This week, during his testimony before the hostile Senate Banking Committee, Treasury Secretary Henry Paulson sought to justify the Bush administration’s China policy. Predictably, the unmoved senators responded with threats of tariffs should China continue to restrain the yuan, and warned of the negative consequences of restricted access to American consumers. Needless to say, China need not lose any sleep over this bombastic posturing.

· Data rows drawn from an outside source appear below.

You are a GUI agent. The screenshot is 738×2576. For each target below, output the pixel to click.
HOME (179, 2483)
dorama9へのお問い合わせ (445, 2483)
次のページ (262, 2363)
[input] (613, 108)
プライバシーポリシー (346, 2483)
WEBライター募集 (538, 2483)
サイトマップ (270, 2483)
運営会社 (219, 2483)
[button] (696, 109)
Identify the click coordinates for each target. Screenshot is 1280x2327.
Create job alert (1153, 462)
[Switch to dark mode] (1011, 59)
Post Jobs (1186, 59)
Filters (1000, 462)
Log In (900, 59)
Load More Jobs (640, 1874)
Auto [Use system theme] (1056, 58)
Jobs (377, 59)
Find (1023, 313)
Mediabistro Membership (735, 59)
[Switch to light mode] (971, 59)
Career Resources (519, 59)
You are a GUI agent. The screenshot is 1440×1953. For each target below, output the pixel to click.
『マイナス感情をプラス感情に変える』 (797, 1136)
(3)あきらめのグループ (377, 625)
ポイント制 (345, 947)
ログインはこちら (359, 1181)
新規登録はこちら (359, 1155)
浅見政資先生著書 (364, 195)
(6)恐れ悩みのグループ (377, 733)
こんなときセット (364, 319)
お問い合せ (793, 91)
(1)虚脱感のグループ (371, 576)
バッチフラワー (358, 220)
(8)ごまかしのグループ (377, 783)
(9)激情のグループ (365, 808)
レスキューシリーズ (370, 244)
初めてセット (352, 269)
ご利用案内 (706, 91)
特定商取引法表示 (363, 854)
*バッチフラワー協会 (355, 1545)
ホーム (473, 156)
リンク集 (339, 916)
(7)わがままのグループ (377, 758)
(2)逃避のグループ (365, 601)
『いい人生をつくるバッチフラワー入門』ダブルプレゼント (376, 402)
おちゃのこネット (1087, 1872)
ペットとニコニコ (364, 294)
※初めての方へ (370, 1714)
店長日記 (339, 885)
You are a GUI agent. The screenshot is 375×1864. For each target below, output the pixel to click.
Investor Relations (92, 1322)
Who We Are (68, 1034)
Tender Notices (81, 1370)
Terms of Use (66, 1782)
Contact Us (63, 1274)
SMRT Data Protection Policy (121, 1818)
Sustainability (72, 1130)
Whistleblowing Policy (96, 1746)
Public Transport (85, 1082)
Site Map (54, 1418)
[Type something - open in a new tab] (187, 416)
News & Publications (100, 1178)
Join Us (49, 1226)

For much of the 19th and early 20th centuries, U.S. tariffs on imported goods were common, and in fact were the Federal government’s primary source of revenue prior to the imposition of the income tax in 1913. Tariffs were the central political issue of the time, pitting the upper and lower classes against one another. At the time, because tariffs had the effect of making consumer goods more expensive, working and middle classes largely opposed them. Industrialists argued that tariffs were needed to protect nascent American industries from more mature foreign competitors. (Ironically, today’s battle lines have shifted completely, with business opposing tariffs and workers supporting them.)
However, protective tariffs against Chinese goods today would have little benefit as there are so few industries left to protect. If tariffs caused the price of Chinese goods to rise substantially, there are few American made substitutes available to fill the low cost void. The real winners would be other foreign manufacturers that would gain competitive advantages over China. Therefore, politicians will derive scant benefit from the support of tariffs.
The only loud cries for tariffs are coming from organized labor, in theory to gain protection from lower paid Chinese workers. However, significantly higher prices at Wal-Mart will be experienced viscerally by lower and middle income Americans (ironically including most rank and file union members), who will then be inclined to vote with their pocket books. Therefore, the political risks in supporting tariffs guarantee that that they will not be imposed.
In reality, rather than protecting American jobs, tariffs on Chinese goods would help destroy them even faster. Significant increases in the price of Chinese goods would increase the cost of consumption, causing Americans to either consume less or go even deeper into debt to avoid doing so. While in the long run less consumption would be a positive development, tariffs are not the best way to bring it about. In the short run however, the result would be higher consumer prices, increased unemployment and recession.
The domestic risks to the imposition of tariffs pale in comparison to the risks of Chinese retaliation. To inflict maximum damage, the Chinese need not consider similar tariffs on our goods, but could instead refrain from currency intervention sending the dollar into a tailspin and interest rates and consumer prices soaring. Tariffs may be the final straw in helping the Chinese to discard their current policy of vendor-financing American consumption. They might actually see the senselessness in exporting goods on credit to over-leveraged, non-productive customers. If they do, they will drop it like a bad habit.
The bottom line is that America threatening China with tariffs is the equivalent of a bank robber turning his pistol on himself and threatening to pull the trigger. Since there is little likelihood of America committing economic suicide, there is no reason to waste any time worrying about what might happen if we did.